Below are AI integration guidelines outlined based on MEF University’s AI policy. These principles aim to align instruction with advancements in AI, supporting curriculum updates for the evolving AI era.
🔹 Conduct a granular analysis of how AI impacts the relevance and use of specific knowledge and skills in your field.
🔹 Review industry demands and AI adoption in your field.
🔹 Identify which of your course elements are:
a. Foundational (AI-free-requiring learning without AI)
Note: Students need foundational AI-free learning to develop the core understanding necessary to critically evaluate and effectively use AI tools, just as one must understand basic math before using a calculator effectively.
b. AI-augmentable
c. Requiring combined methods
d. Potentially obsolete due to AI
🔹 Identify potential barriers to AI integration:
🔹 Assess students' current AI literacy levels
🔹 Evaluate students' access to AI tools
🔹 Consider available AI resources
🔹 Write objectives that explicitly include AI competencies.

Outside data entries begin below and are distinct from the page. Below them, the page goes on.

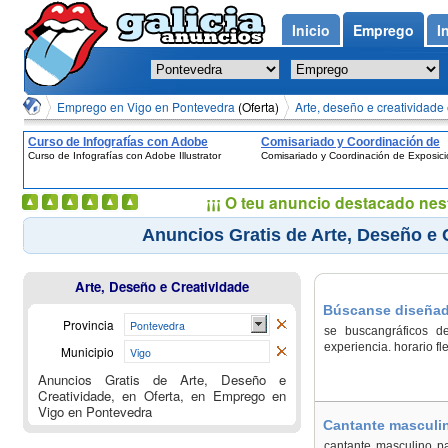
Inicio
Emprego
I
Emprego en Vigo en Pontevedra
(Oferta)
Arte, deseño e creatividade
Curso de Infografías con Adobe
Comisariado y Coordinación de
Curso de Infografías con Adobe Illustrator
Comisariado y Coordinación de Exposic
Illustrator
Exposiciones
¡¡¡ O teu anuncio destacado nes
Anuncios Gratis de Arte, Deseño e 
Arte, Deseño e Creatividade
Búscanse diseñado
Provincia
Pontevedra
se buscangráficos d
experiencia. horario fle
Municipio
Vigo
Anuncios Gratis de Arte, Deseño e
Creatividade, en Oferta, en Emprego en
Vigo en Pontevedra
Cantante masculin
cantante masculino pa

🔹 Apply the Constructive Alignment Framework when integrating AI, ensuring that:
a. Learning objectives: Write objectives that incorporate how your students will use AI in real-world scenarios; make sure to reflect both foundational competencies (AI-free learning-as necessary) and AI-augmented skills.
b. Teaching methods: Incorporate appropriate AI tools and interactions based on your objectives.

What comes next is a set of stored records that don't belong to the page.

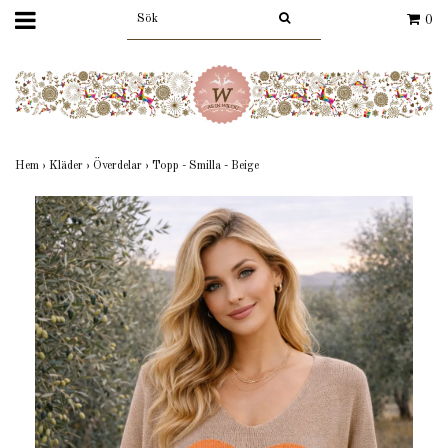
0
Hem
›
Kläder
›
Överdelar
›
Topp - Smilla - Beige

c. Assessment methods: Measure your objectives (In other words, create authentic assessments reflecting as much as possible real-world AI use).
🔹 When necessary, design two-tiered assessments: a. Foundational competencies assessment (AI-free) b. AI-augmented practical application.
🔹 Include ethical AI use as a learning objective where appropriate.
🔹 Develop learning materials and activities that incorporate AI usage that help students practice the learning objectives.
🔹 Create clear guidelines for AI use when learning or refer students to the university AI policy.
🔹 Create clear guidelines for AI use for assignments or refer students to the university AI policy.
🔹 Prepare examples of appropriate AI use cases.
🔹 Communicate clear expectations for AI use: Share guidelines for ethical AI use or go over the university AI policy together in class.
🔹 Provide AI tool training and orientation. Feel free to utilize MEF University's "AI Cafe" service and collaborate with CELT for AI integration support.
🔹 Plan for three types of interactions:
a. Teacher-Student
b. Student-Student
c. Student-Content
d. Student-AI
🔹 Monitor and guide AI tool usage.
🔹 Facilitate discussions about AI limitations and capabilities.
🔹 When evaluating potential AI misuse:
a. Rely primarily on direct evidence (e.g., inconsistencies with previous work, poor oral defense of work).
b. Literature shows that AI detection tools work poorly and inconsistently. Based on the MEF University AI policy, they can only be used as supplementary evidence, not as primary proof.
c. Document both successful and unsuccessful detection methods and maintain clear evidence standards that acknowledge the limitations of detection tools.
🔹 Assess student learning outcomes with and without AI.
🔹 Gather feedback on AI tools/integration effectiveness from your students.
🔹 Evaluate effectiveness of your AI integration.
🔹 Document successful and unsuccessful AI implementations.